Advocates use special session as a backdrop

Posted September 3, 2013

Rodney Ellis, president of the NCAE, speaks during a news conference in front of the legislative building on Sept. 3, 2013.

— Action at the General Assembly's veto override session won't begin in earnest until later Tuesday, but liberal groups are using the occasion to push their particular points. 

"Lawmakers should be here to exercise some oversight," said Rodney Ellis, president of the North Carolina Association of Educators.

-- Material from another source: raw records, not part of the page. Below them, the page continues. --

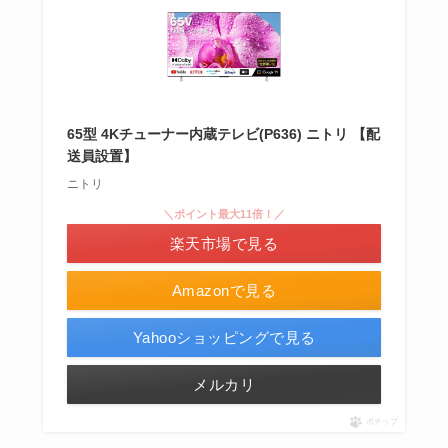
65型 4Kチューナー内蔵テレビ(P636) ニトリ 【配
送員設置】
ニトリ
＼ポイント最大11倍！／
楽天市場で見る
Amazonで見る
Yahooショッピングで見る
メルカリ
ポチップ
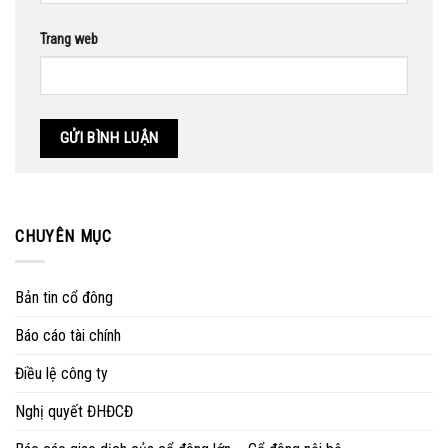
Trang web
CHUYÊN MỤC
Bản tin cổ đông
Báo cáo tài chính
Điều lệ công ty
Nghị quyết ĐHĐCĐ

NCAE was calling on the legislature to hold hearings on salaries the administration gave to young former campaign staffers of Gov. Pat McCrory.

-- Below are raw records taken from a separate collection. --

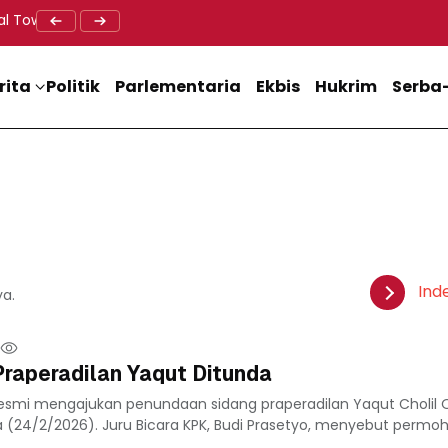
al Tower BTS, Diwa : Nyawa dan Keselamatan Warga Lebih Berha
Doa Lintas Agama Perkuat Semangat Persatuan Jelang HU
Dukung M
rita
Politik
Parlementaria
Ekbis
Hukrim
Serba-
Ind
ya.
raperadilan Yaqut Ditunda
resmi mengajukan penundaan sidang praperadilan Yaqut Choli
a (24/2/2026). Juru Bicara KPK, Budi Prasetyo, menyebut permo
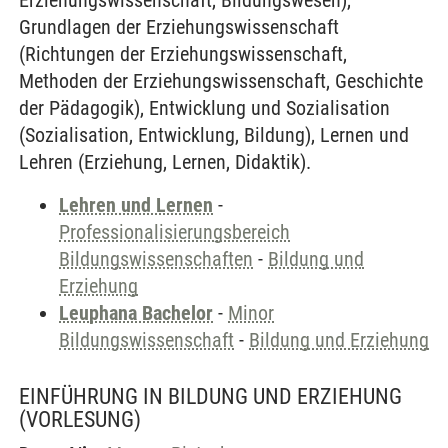
Erziehungswissenschaft, Bildungswesen),
Grundlagen der Erziehungswissenschaft
(Richtungen der Erziehungswissenschaft,
Methoden der Erziehungswissenschaft, Geschichte
der Pädagogik), Entwicklung und Sozialisation
(Sozialisation, Entwicklung, Bildung), Lernen und
Lehren (Erziehung, Lernen, Didaktik).
Lehren und Lernen
-
Professionalisierungsbereich
Bildungswissenschaften
-
Bildung und
Erziehung
Leuphana Bachelor
-
Minor
Bildungswissenschaft
-
Bildung und Erziehung
EINFÜHRUNG IN BILDUNG UND ERZIEHUNG
(VORLESUNG)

McCrory, Ellis said, frequently blames cost overruns in Medicaid for a budget crunch that kept the state from offering teachers to rank-and-file employees.

"But the very agency that manages Medicaid is doling out huge raises," he said. 

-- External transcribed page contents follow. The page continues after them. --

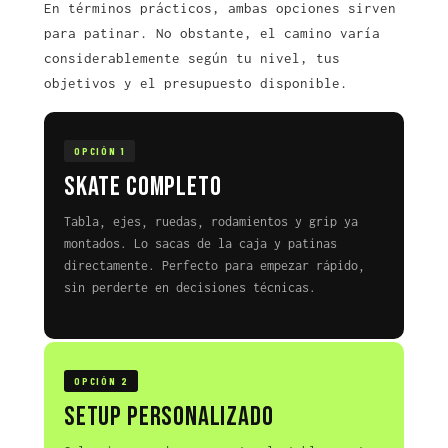
En términos prácticos, ambas opciones sirven
para patinar. No obstante, el camino varía
considerablemente según tu nivel, tus
objetivos y el presupuesto disponible.
OPCIÓN 1
Skate completo
Tabla, ejes, ruedas, rodamientos y grip ya
montados. Lo sacas de la caja y patinas
directamente. Perfecto para empezar rápido,
sin perderte en decisiones técnicas.
OPCIÓN 2
Setup personalizado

The North Carolina conference of the NAACP was scheduled to speak out later in the day about lawmakers' and the governor's refusal to expand Medicaid and extend benefits for the long-term unemployed.

Lost in some of this shuffle is the fact that lawmakers were called back to Raleigh just to handle two vetoed bills. One would require drug testing for those receiving certain welfare benefits like food stamps. The other would extend the period of time someone could work for an employer without undergoing a background check by the federal E-verify program. 

Lawmakers aren't expected to vote on either bill until late in the day. Legislators in both chambers have said they have the ability to override McCrory's veto if they do not reach some sort of agreement. 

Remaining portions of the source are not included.